During our investigations, we also encountered another important issue. A substantial decline in performance can be observed when the model is tested on data collected from the same person on a different day. This highlights the significant impact of inter-session variability on EEG-based classification systems. We faced this issue when we collected data from the first three subjects again a few days later, and re-tested the models trained for each subject. In this case, models achieved 12%, 15%, and 19% accuracy, respectively. Consequently, the models were more sensitive to day-to-day fluctuations in brain activity than to the type of music stimulus. The main question is, what are the causes of this phenomenon? We hypothesize that the main source of this problem is intra-individual variability, which describes the phenomenon when the brain signals of the same person are not stable over time, and therefore EEG data measured at different times may yield different results even when analyzed with the same method [
30,
31]. In addition, further factors can also be mentioned that make it more difficult to ensure identical data collection conditions.
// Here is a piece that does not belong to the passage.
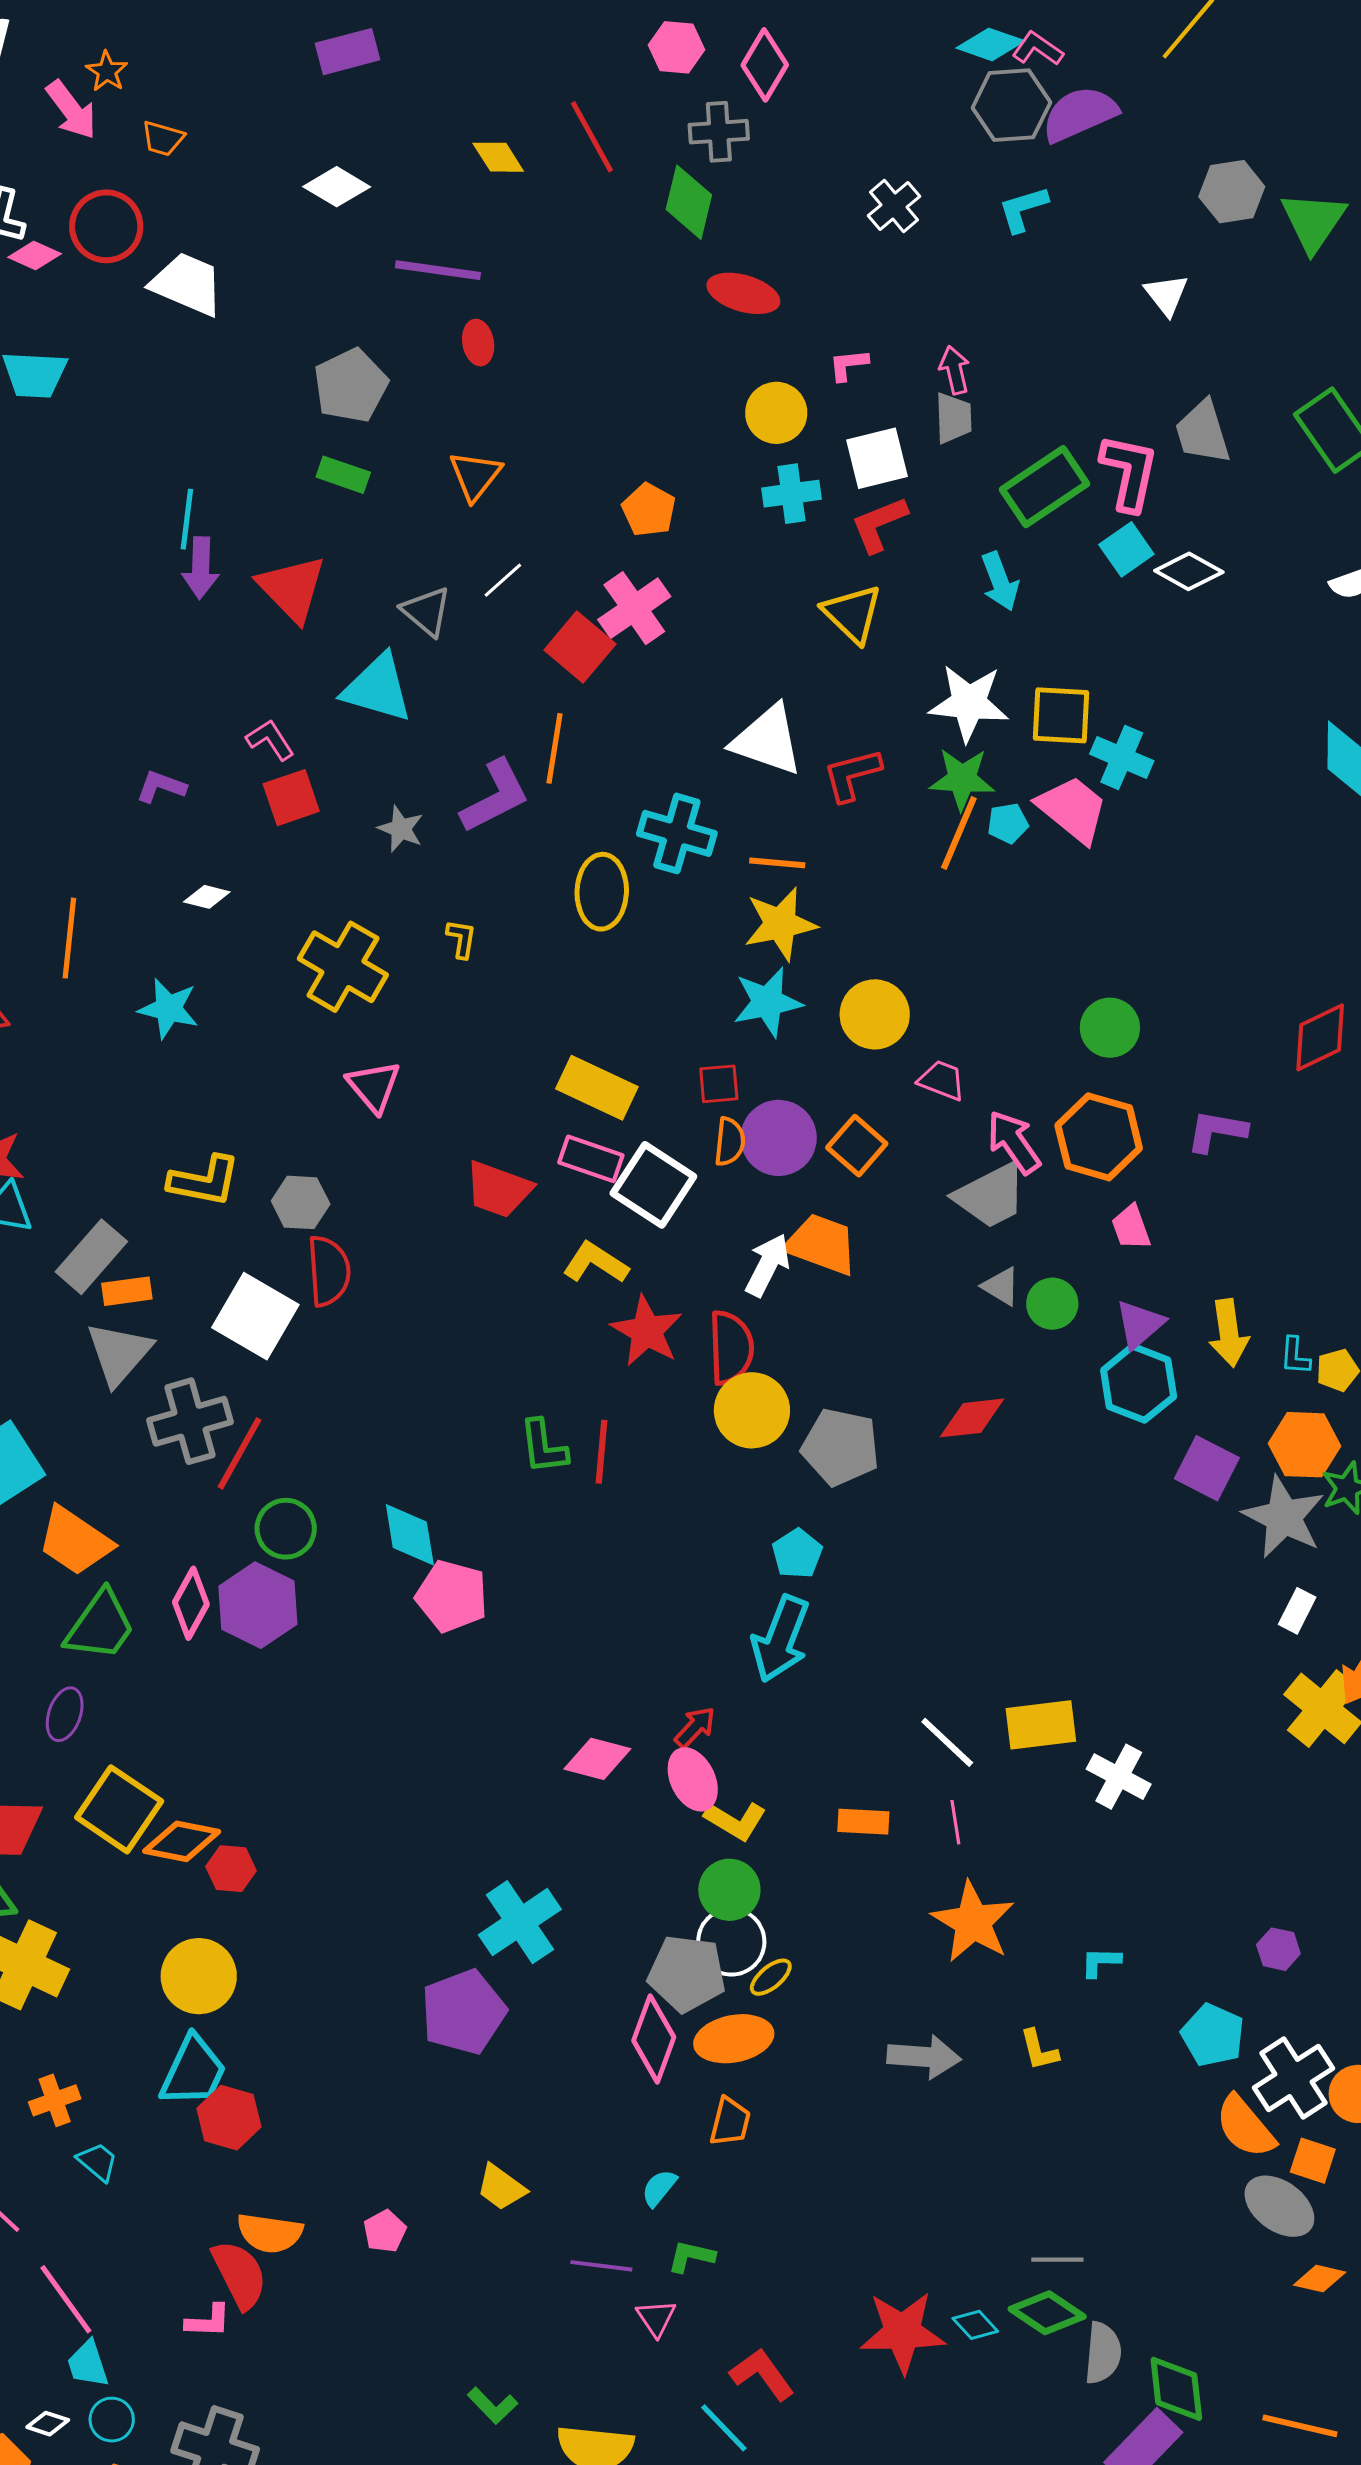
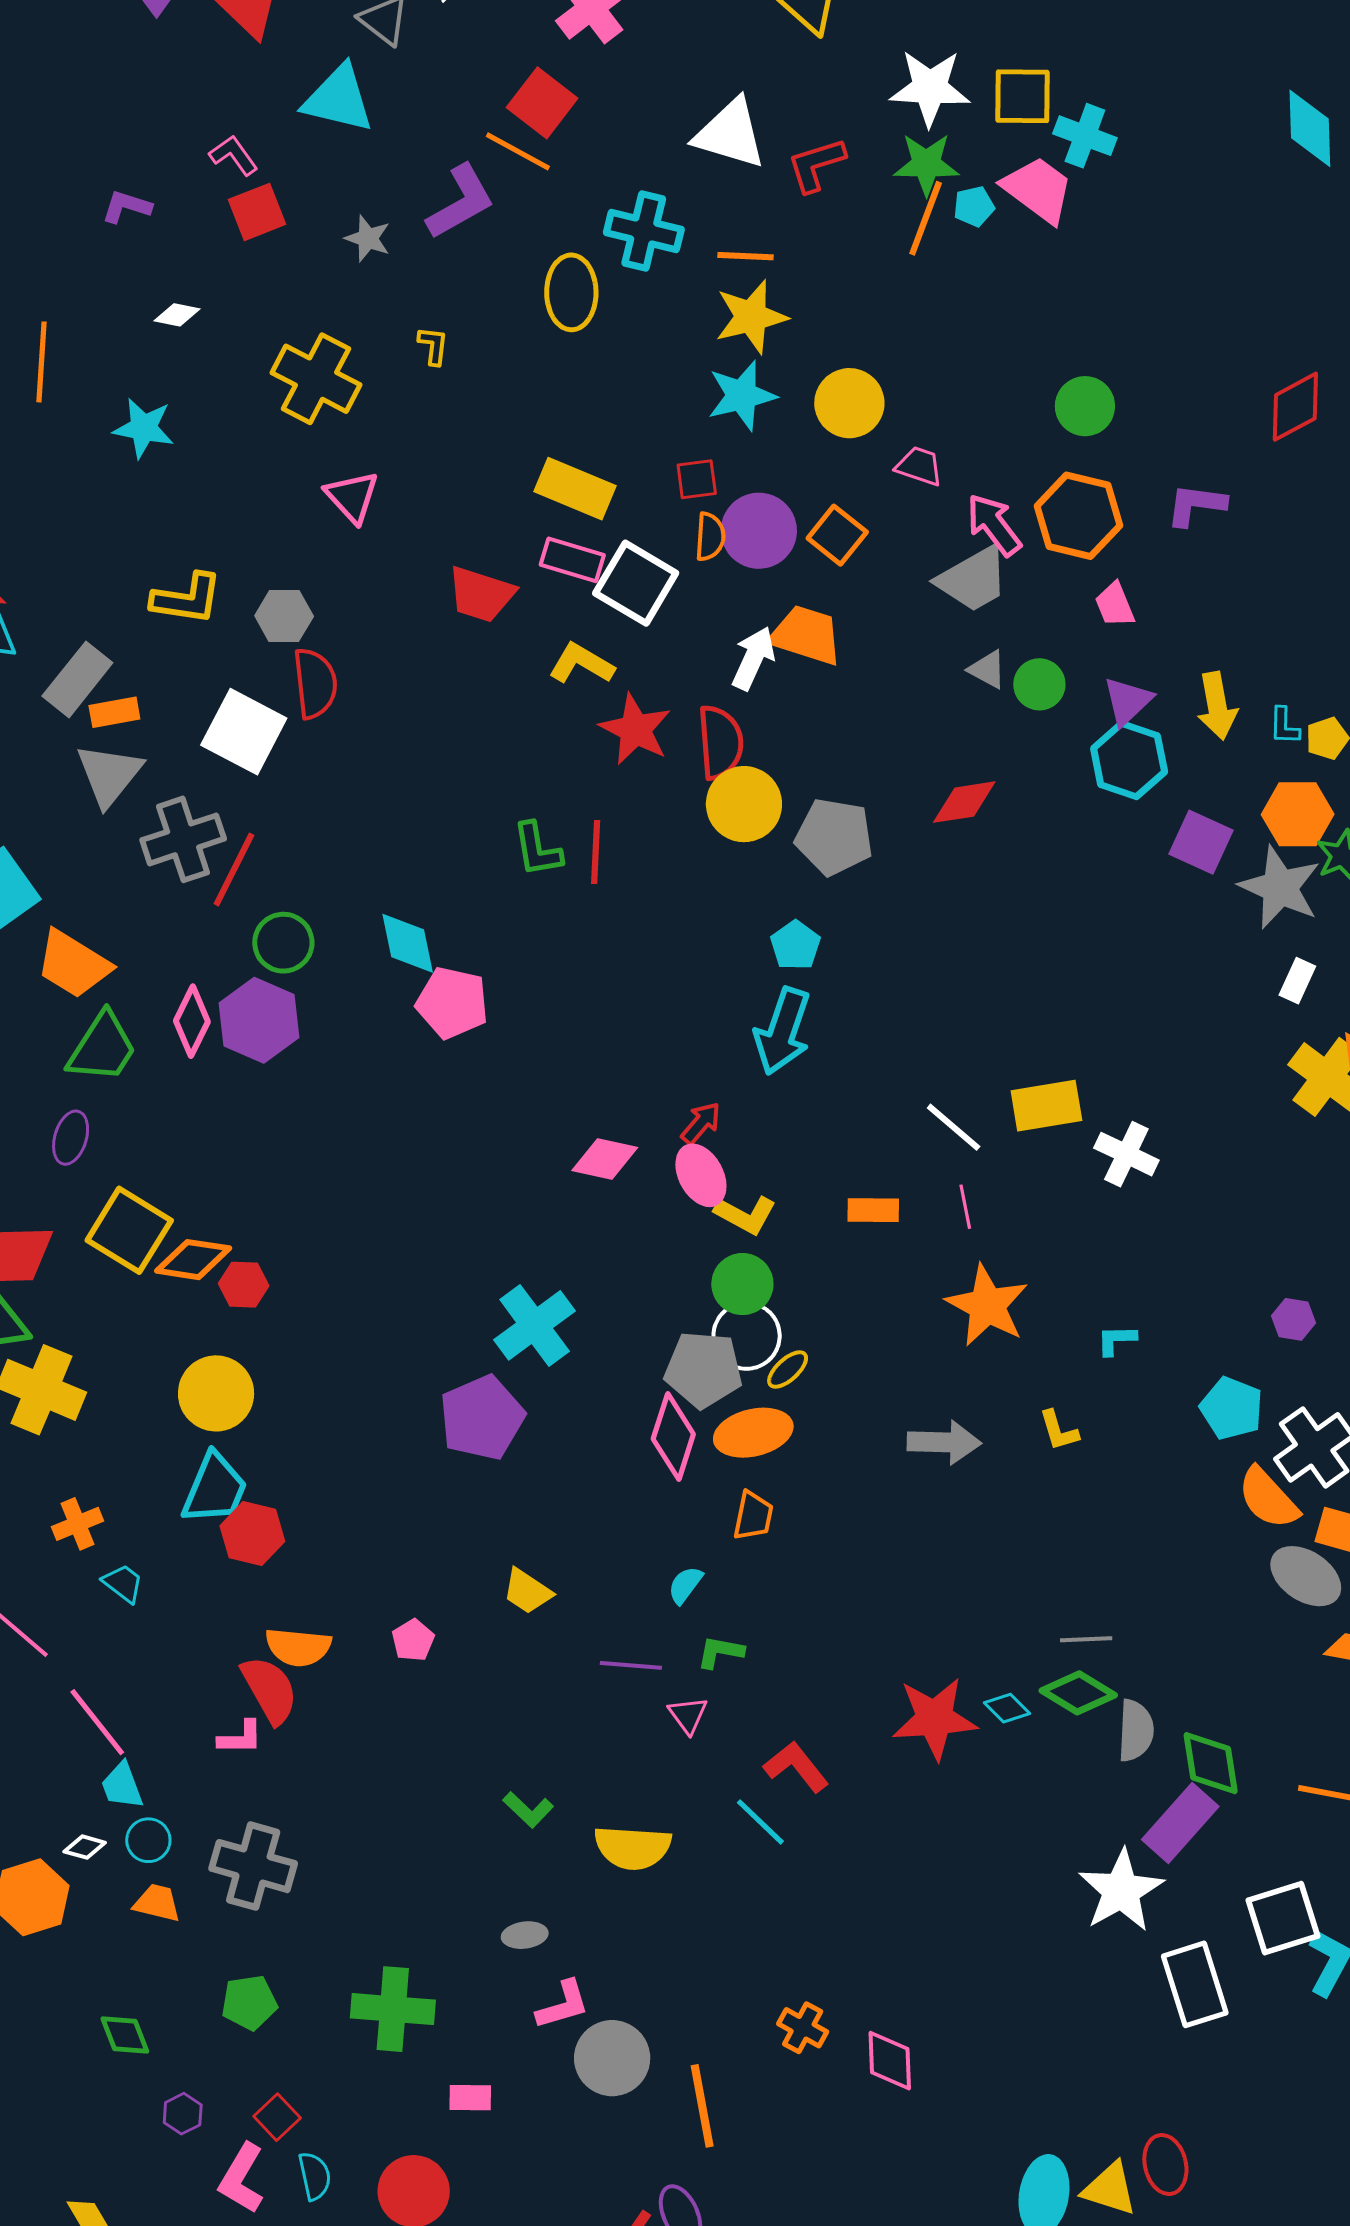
red square: (580, 647) -> (542, 103), moved
orange line: (554, 748) -> (518, 151), turned -68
One of them is the varying positioning of the EEG electrodes, which is not easy to achieve consistently from one measurement to the next. Another potential cause is the change in the physiological state of the subject. For example, the current water content of the skin affects skin surface resistance therefore it can influence the amplitude of the detected EEG signals as well. For those reasons, the method presented in the article can only be applied to investigate the effect of musical stimuli on EEG signals if the datasets used for training and testing are collected consecutively, without modifying the position of the EEG reader on the subject’s head.
5. Conclusions
In this study, we presented a framework based on the OpenBCI CytonDaisy board that enables the examination and recognition of music-induced stimuli in EEG signals and does not require user feedback. The results have demonstrated the feasibility of using EEG signals to classify music stimuli, with longer time windows resulting in higher classification accuracy. The 30 s window yielded the best results out of the tested window sizes. The presented neural network model which is fed by time- and frequency-domain features achieved 61–96% accuracy depending on the subject.
Since it is possible to examine the effect of music tracks on brain activity of an observed person, it can serve as an important starting point for the development of music therapy and music recommendation systems. However, this study raised another unanswered question and unresolved issue. The problem is the significant drop in performance when testing the pre-trained model on data collected on a different day. This problem highlights the need to address inter-session variability for practical applications. The further question is the factors influencing the recognition rate of individual songs. In the continuation of the research, it is necessary to determine what factors influence the recognition rate of individual musical pieces.